Work to be completed: Within the entries below, output exactly the lines between the line containing "so it was easy to cross over." and the line containing "Construction Ma", inclusive, and omit any picture.
[[ Data open ]]
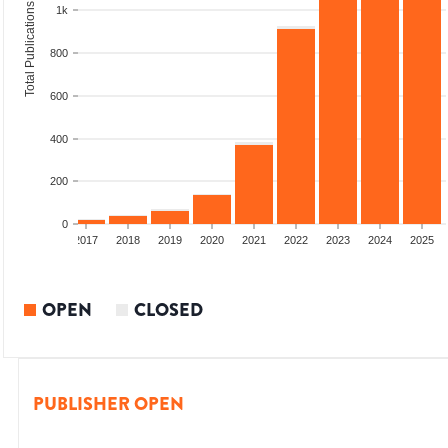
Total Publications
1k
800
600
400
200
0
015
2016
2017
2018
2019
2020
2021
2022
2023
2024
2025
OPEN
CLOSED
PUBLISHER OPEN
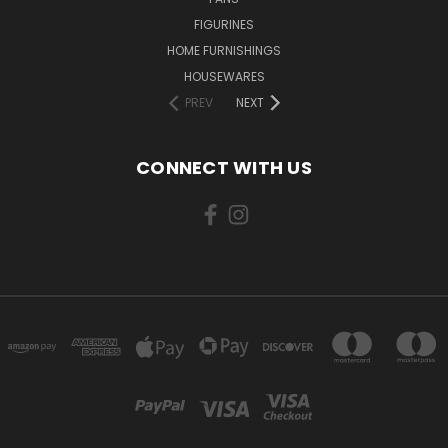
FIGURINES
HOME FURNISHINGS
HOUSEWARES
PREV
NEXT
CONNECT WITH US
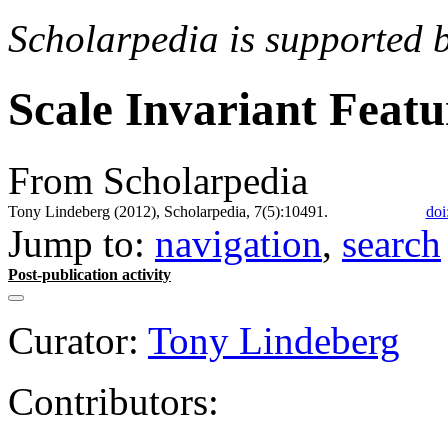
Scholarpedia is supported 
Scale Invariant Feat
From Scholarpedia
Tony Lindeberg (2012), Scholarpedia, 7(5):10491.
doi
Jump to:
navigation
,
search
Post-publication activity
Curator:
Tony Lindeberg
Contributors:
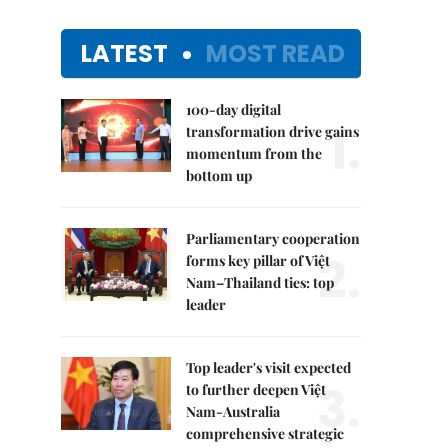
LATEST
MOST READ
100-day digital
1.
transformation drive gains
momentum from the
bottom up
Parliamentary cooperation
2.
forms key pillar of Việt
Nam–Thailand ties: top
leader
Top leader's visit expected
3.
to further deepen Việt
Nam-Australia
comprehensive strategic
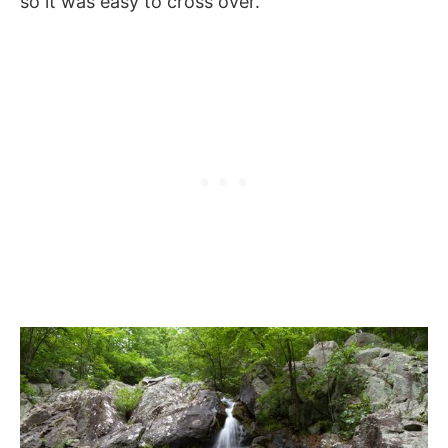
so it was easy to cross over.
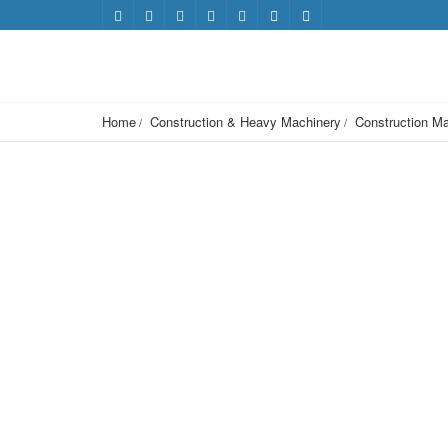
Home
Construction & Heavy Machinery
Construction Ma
[[ Data closed ]]
[[ Data open ]]
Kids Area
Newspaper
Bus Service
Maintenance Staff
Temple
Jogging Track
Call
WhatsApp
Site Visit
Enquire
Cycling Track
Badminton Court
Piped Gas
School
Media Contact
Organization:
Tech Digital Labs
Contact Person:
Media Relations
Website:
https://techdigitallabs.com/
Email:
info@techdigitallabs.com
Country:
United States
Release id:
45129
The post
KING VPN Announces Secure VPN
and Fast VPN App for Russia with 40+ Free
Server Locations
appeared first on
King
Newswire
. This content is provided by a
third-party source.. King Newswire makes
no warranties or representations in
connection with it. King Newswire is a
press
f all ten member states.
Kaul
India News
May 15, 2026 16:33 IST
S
[[ Data closed ]]
Written solution:
so it was easy to cross over.
Home
Construction & Heavy Machinery
Construction Ma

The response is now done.